An exact transcription of every record is needed, leaving out the pictures.

________

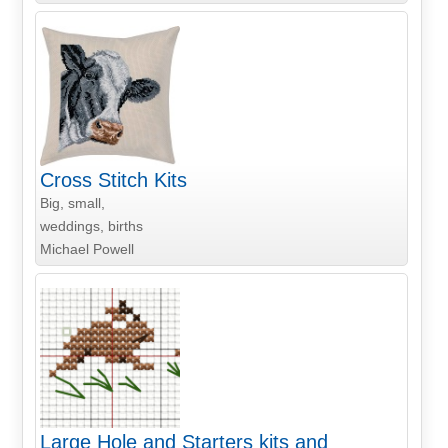
Cross Stitch Kits
Big, small,
weddings, births
Michael Powell
Large Hole and Starters kits and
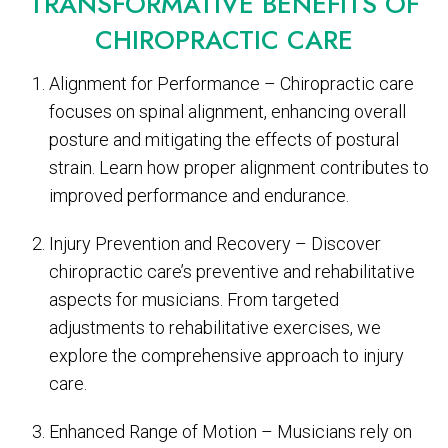
TRANSFORMATIVE BENEFITS OF
CHIROPRACTIC CARE
Alignment for Performance – Chiropractic care
focuses on spinal alignment, enhancing overall
posture and mitigating the effects of postural
strain. Learn how proper alignment contributes to
improved performance and endurance.
Injury Prevention and Recovery – Discover
chiropractic care’s preventive and rehabilitative
aspects for musicians. From targeted
adjustments to rehabilitative exercises, we
explore the comprehensive approach to injury
care.
Enhanced Range of Motion – Musicians rely on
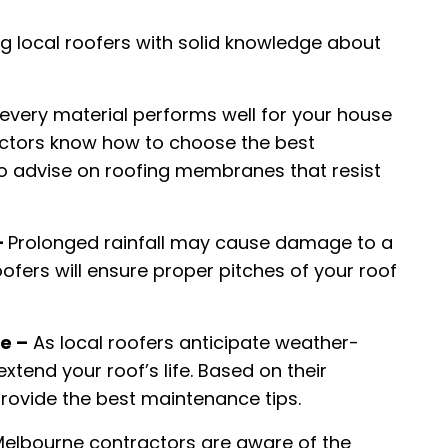
g local roofers with solid knowledge about
every material performs well for your house
actors know how to choose the best
so advise on roofing membranes that resist
–
Prolonged rainfall may cause damage to a
ofers will ensure proper pitches of your roof
e –
As local roofers anticipate weather-
extend your roof’s life. Based on their
provide the best maintenance tips.
elbourne contractors are aware of the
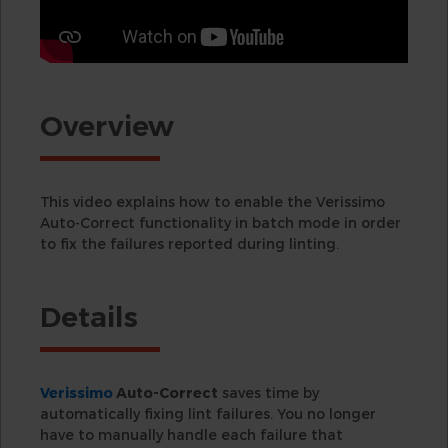
Overview
This video explains how to enable the Verissimo
Auto-Correct functionality in batch mode in order
to fix the failures reported during linting.
Details
Verissimo
Auto-Correct
saves time by
automatically fixing lint failures. You no longer
have to manually handle each failure that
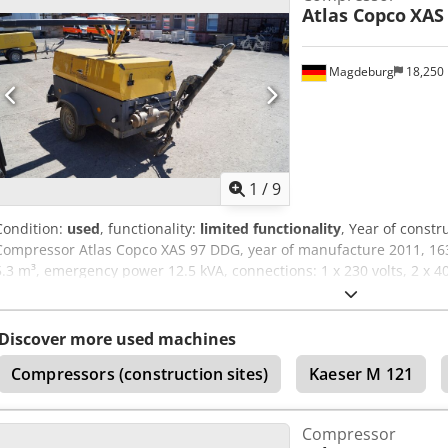
Atlas Copco
XAS
Magdeburg
18,250
1
/
9
Condition:
used
, functionality:
limited functionality
, Year of constr
Compressor Atlas Copco XAS 97 DDG, year of manufacture 2011, 163
5.3 m³, emergency power 12.5 kVA, connections: 1 x 230 volts, 2 x 4
YA3062560C0262053, operating permit and registration documents ava
belt cover is missing, fan grill is missing. Cedozbiicspfx Aiysrf
Discover more used machines
Compressors (construction sites)
Kaeser M 121
Compressor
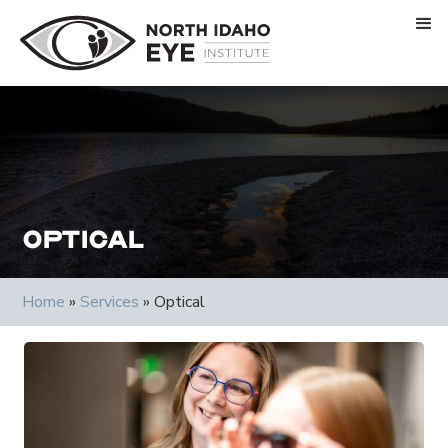
Optical
Home
»
Services
»
Optical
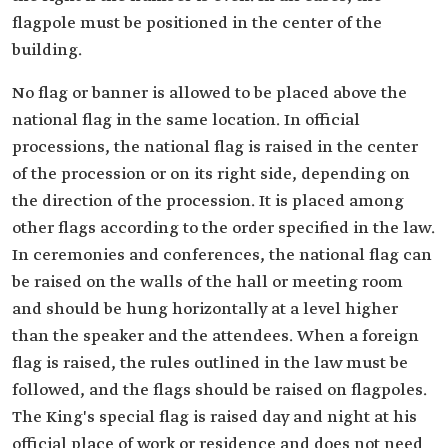
flagpole must be positioned in the center of the
building.
No flag or banner is allowed to be placed above the
national flag in the same location. In official
processions, the national flag is raised in the center
of the procession or on its right side, depending on
the direction of the procession. It is placed among
other flags according to the order specified in the law.
In ceremonies and conferences, the national flag can
be raised on the walls of the hall or meeting room
and should be hung horizontally at a level higher
than the speaker and the attendees. When a foreign
flag is raised, the rules outlined in the law must be
followed, and the flags should be raised on flagpoles.
The King's special flag is raised day and night at his
official place of work or residence and does not need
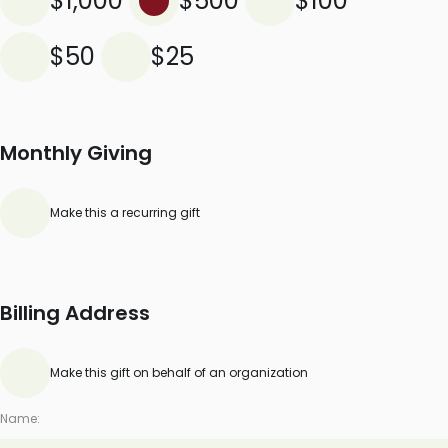
$1,000
$500
$100
$50
$25
Monthly Giving
Make this a recurring gift
Billing Address
Make this gift on behalf of an organization
Name:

________

PROBLEM SOLUTION>
Cross Stitch Kits
Big, small,
weddings, births
Michael Powell
Large Hole and Starters kits and
TRANSFORMATIVE BENEFITS OF
CHIROPRACTIC CARE
Alignment for Performance – Chiropractic care
focuses on spinal alignment, enhancing overall
posture and mitigating the effects of postural
strain. Learn how proper alignment contributes to
improved performance and endurance.
Injury Prevention and Recovery – Discover
chiropractic care’s preventive and rehabilitative
aspects for musicians. From targeted
adjustments to rehabilitative exercises, we
explore the comprehensive approach to injury
care.
Enhanced Range of Motion – Musicians rely on
g local roofers with solid knowledge about
every material performs well for your house
actors know how to choose the best
so advise on roofing membranes that resist
–
Prolonged rainfall may cause damage to a
ofers will ensure proper pitches of your roof
e –
As local roofers anticipate weather-
extend your roof’s life. Based on their
provide the best maintenance tips.
elbourne contractors are aware of the
Overview
This video explains how to enable the Verissimo
Auto-Correct functionality in batch mode in order
to fix the failures reported during linting.
Details
Verissimo
Auto-Correct
saves time by
automatically fixing lint failures. You no longer
have to manually handle each failure that
Atlas Copco
XAS
Magdeburg
18,250
1
/
9
Condition:
used
, functionality:
limited functionality
, Year of constr
Compressor Atlas Copco XAS 97 DDG, year of manufacture 2011, 163
5.3 m³, emergency power 12.5 kVA, connections: 1 x 230 volts, 2 x 4
YA3062560C0262053, operating permit and registration documents ava
belt cover is missing, fan grill is missing. Cedozbiicspfx Aiysrf
Discover more used machines
Compressors (construction sites)
Kaeser M 121
Compressor
Optical
Home
»
Services
»
Optical
flagpole must be positioned in the center of the
building.
No flag or banner is allowed to be placed above the
national flag in the same location. In official
processions, the national flag is raised in the center
of the procession or on its right side, depending on
the direction of the procession. It is placed among
other flags according to the order specified in the law.
In ceremonies and conferences, the national flag can
be raised on the walls of the hall or meeting room
and should be hung horizontally at a level higher
than the speaker and the attendees. When a foreign
flag is raised, the rules outlined in the law must be
followed, and the flags should be raised on flagpoles.
The King's special flag is raised day and night at his
official place of work or residence and does not need
$1,000
$500
$100
$50
$25
Monthly Giving
Make this a recurring gift
Billing Address
Make this gift on behalf of an organization
Name:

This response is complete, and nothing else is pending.